Heat a large non-stick frying pan over a medium–high heat and add the oil and mustard seeds. As soon the mustard seeds start to pop, which should happen almost immediately if the pan is hot, remove the pan from the heat and add the turmeric, cumin, chilli and ginger. Crush the garlic into the pan, return the pan to a medium heat, and stir for a few seconds until fragrant.

Add the onions, tomatoes, mango and water with a generous seasoning of salt and pepper, and cook for about 3 minutes, until the tomato softens.

Measure the yogurt into a small bowl and beat in the cornflour. Add to the pan, stirring thoroughly until the sauce turns yellow and just starts to bubble, then remove from the heat. Eat immediately.
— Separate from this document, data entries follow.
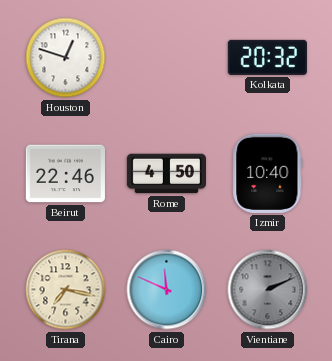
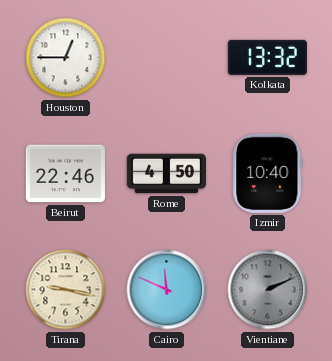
Houston: 12:48 -> 12:45
Kolkata: 20:32 -> 13:32
Tirana: 7:17 -> 9:17
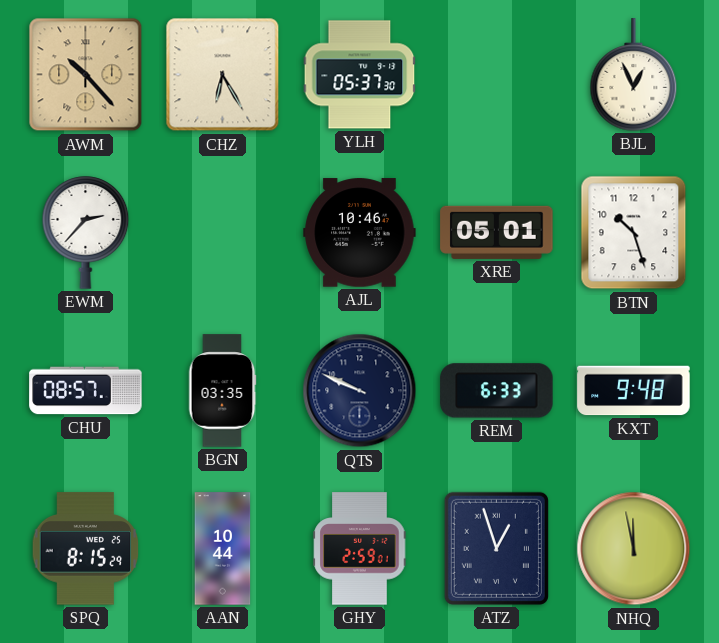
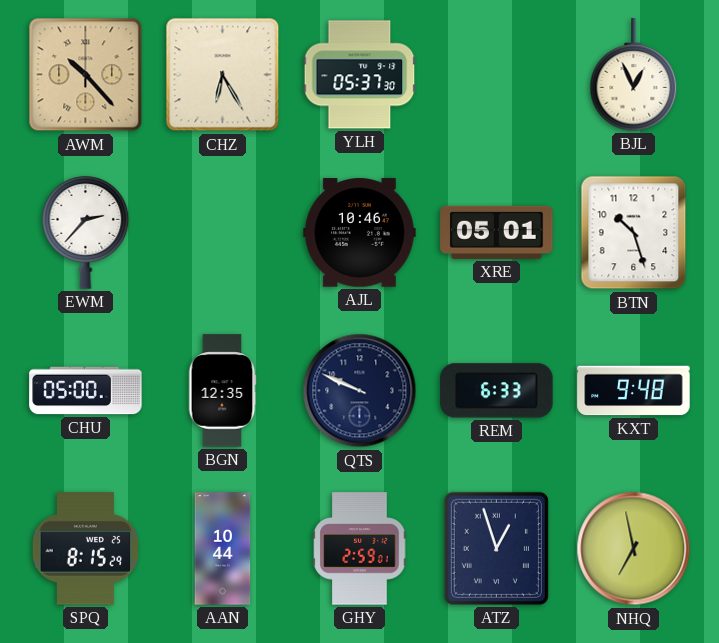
CHU: 08:57 -> 05:00
BGN: 03:35 -> 12:35
NHQ: 11:58 -> 6:58
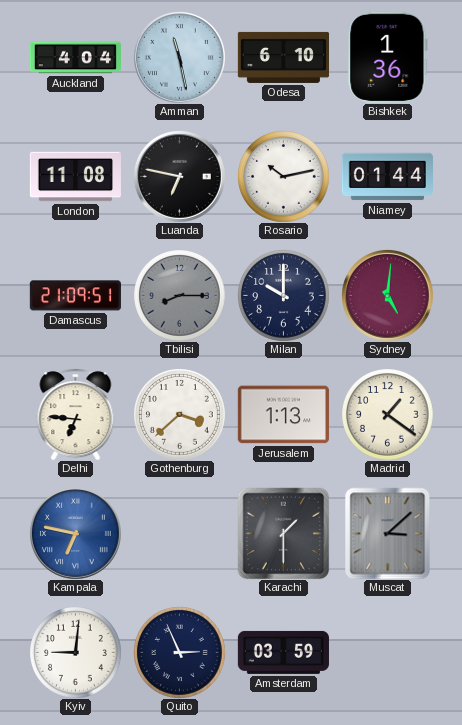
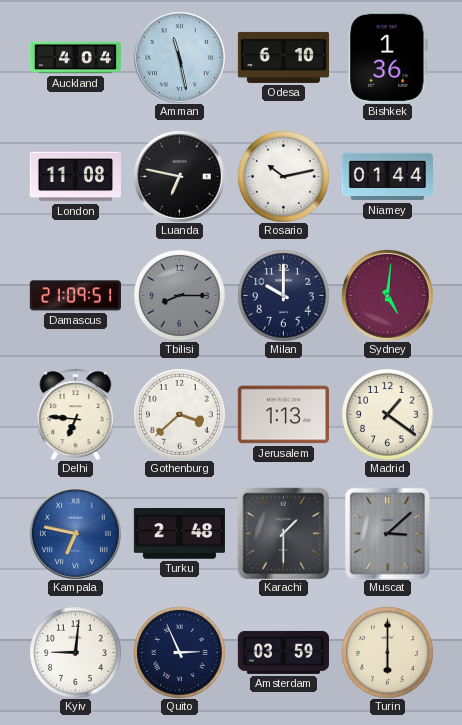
Turku: none -> 2:48
Turin: none -> 6:00
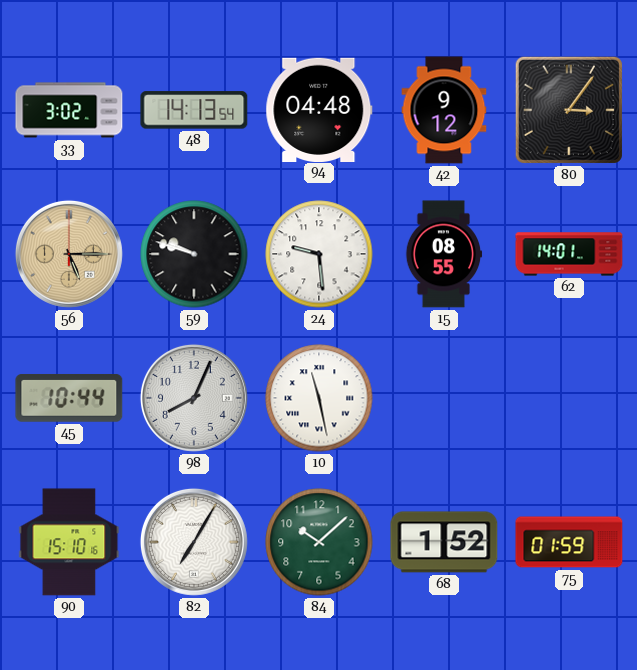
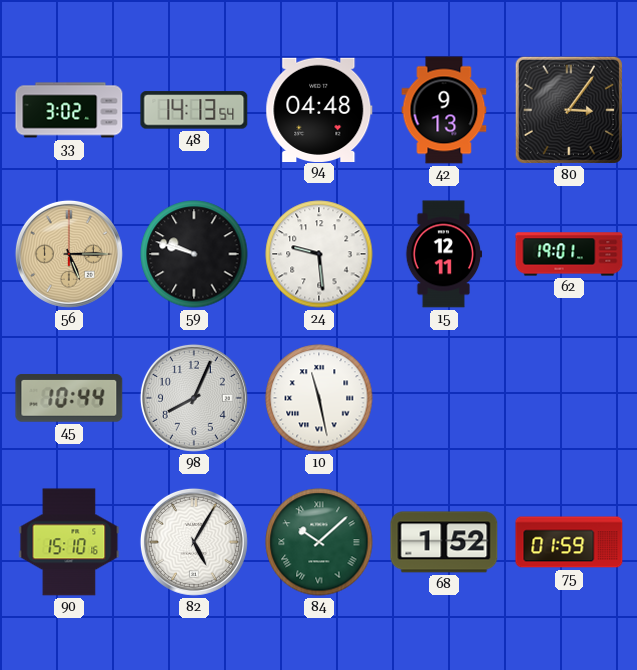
42: 9:12 -> 9:13
15: 08:55 -> 12:11
62: 14:01 -> 19:01
82: 7:05 -> 5:05
84 numerals: Arabic -> Roman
\\ Enjoy on its own or with Cauliflower Couscous (42 cals), or ½ cup cooked brown rice (108 cals), or half a pitta bread (62 cals). For extra protein, top with a quartered hard-boiled egg (72 cals).

\\ Top with chopped fresh coriander for an authentic finish (calories negligible).

\\ Keep in an airtight container in the fridge for up to 3 days. Can also be frozen. Reheat in the microwave; stir very thoroughly, as the sauce might curdle slightly on reheating, but it is still delicious.

\\ Feed the non-fasters: Accompany with cooked brown or basmati rice and/or naan bread.